Hadleigh Castle, John Constable, c. 1828-9
On the evidence put forward in this exhibition, Cole learned more from Constable than he did from Turner. In Hadleigh Castle, the central tower – usually said to be an emblem of the painter’s heartbreak at his wife’s death – was suggestive of what the evolutionary biologist Stephen Jay Gould would call ‘deep time’: Cole had become interested not in the sort of time that makes you late for a meeting, but in the kind which unpicks a civilisation.
And he would weave what he had learned from Constable – and the Claudes he had seen on the Grand Tour – into a series of five pictures called The Course of Empire, which arguably still constitutes his principal claim to our attention.
The Course of Empire: The Savage State, Thomas Cole, about 1834 © Collection of the New-York Historical Society, New York/Digital image created by Oppenheimer Editions
These show the same landscape in five different phases: the savage state, arcadia, consummation, destruction and desolation. In producing these canvases, Cole provides an interesting artistic counterpart to the work of geologist Charles Lyell, whose Principles of Geology – published in 1830, three years before Cole had begun his series – definitively proved that the biblical age of the earth was wrong.
Hung along the far wall of the penultimate room of this exhibition, they are impressive: although there is perhaps just a sense of grandiosity, as if they intend to establish too obviously an enormous reputation. The Turners and the Constable appear to come from some deeper need of enquiry. Oskar Fischel, in his huge 1948 work on Raphael, outlined the difference between his subject and Lives of the Artists author Giorgio Vasari: true inspiration, he wrote, doesn’t feel the need to step back and write a catalogue.

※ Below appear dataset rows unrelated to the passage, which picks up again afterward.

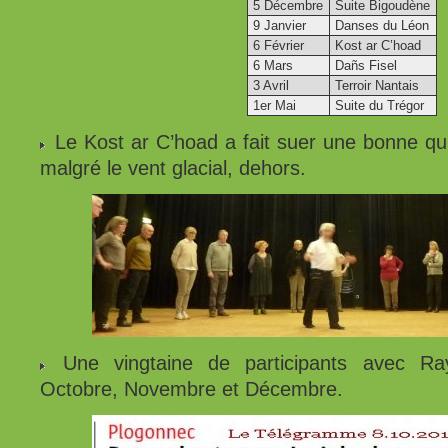
5 Décembre
Suite Bigoudène
9 Janvier
Danses du Léon
6 Février
Kost ar C’hoad
6 Mars
Dañs Fisel
3 Avril
Terroir Nantais
1er Mai
Suite du Trégor
Le Kost ar C’hoad a fait suer une bonne qu
malgré le vent glacial, dehors.
Une vingtaine de participants avec R
Octobre, Novembre et Décembre.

And there is something in these slightly at odds with real creativity: a sense of listiness, which is probably why Turner has a wing of the Tate to himself and Cole doesn’t. Even so, they are very grand, and if the conception is a trifle simplistic – phases of history are useful in textbooks but a violation of the pulse of life as it is experienced – it is nevertheless seen through diligently.

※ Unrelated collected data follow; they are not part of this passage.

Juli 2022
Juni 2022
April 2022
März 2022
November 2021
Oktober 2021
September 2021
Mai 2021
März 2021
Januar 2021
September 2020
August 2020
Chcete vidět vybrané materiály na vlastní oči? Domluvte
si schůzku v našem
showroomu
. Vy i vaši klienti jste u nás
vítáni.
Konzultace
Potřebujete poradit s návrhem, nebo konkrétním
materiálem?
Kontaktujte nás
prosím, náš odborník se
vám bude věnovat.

The Course of Empire: The Consummation of Empire, Thomas Cole, 1835-6 © Collection of the New-York Historical Society, New York/Digital image created by Oppenheimer Editions
Besides, we do see development within each canvas – hints of a more complex thought. There is a soldier, for instance, walking through Arcadia, hinting at the conquest to come. And the gaudiness of Consummation, in its unreal and photographic pinks and greens, is already tipping into a Nero-like excess: it tells us that every pageant conceals the end of all pageantry.
But perhaps Cole’s best work is The Oxbow (1836) which shows in the foreground all the ruggedness of Connecticut if left untouched. The river itself calls to mind the reverse panels of Piero Della Francesca’s Diptych of Federico da Montefeltro and Battista Sforza (1467-72) in the Uffizi: the silvery question mark of the River Connecticut could almost be the Cesano. But beyond it, a dichotomy is established: we find squared-off fields – enclosures which denote the presence of agriculture.

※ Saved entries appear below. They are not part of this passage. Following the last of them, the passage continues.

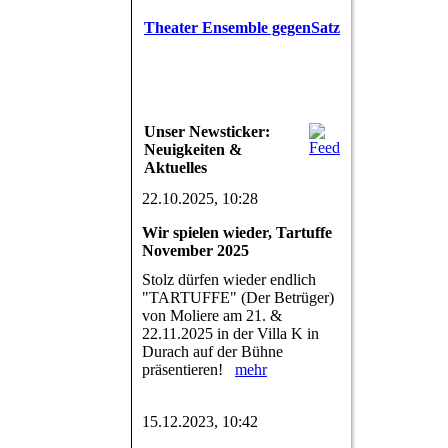
Theater Ensemble gegenSatz
Unser Newsticker:
Neuigkeiten &
Aktuelles
22.10.2025, 10:28
Wir spielen wieder, Tartuffe
November 2025
Stolz dürfen wieder endlich
"TARTUFFE" (Der Betrüger)
von Moliere am 21. &
22.11.2025 in der Villa K in
Durach auf der Bühne
präsentieren!
mehr
15.12.2023, 10:42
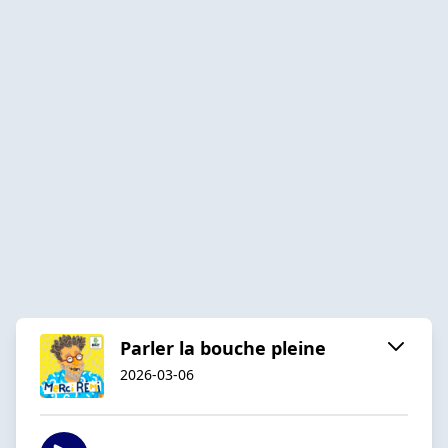
Parler la bouche pleine
2026-03-06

View from Mount Holyoke, Northampton, Massachusetts, after a Thunderstorm – The Oxbow, Thomas Cole 1836 © The Metropolitan Museum of Art, photo by Juan Trujillo
But it’s that question-mark which provides the clue: it is a mysterious picture because we don’t know which side of the river we’d rather live on. Furthermore every artist lives on one side of that river or the other: Byron is in the woods; Pope is in the open fields. But even here, the central idea is binary – just as Cole’s experience of life, divided between Europe and America, was split in two. Neither Turner nor Constable ever invites such simplifications.
Even so, it is possible to have a major exhibition about a merely good artist: and that is what this is. It is, above all else, a marvellous story: of an artist at the outset of the Victorian era, fronting up to history’s processes.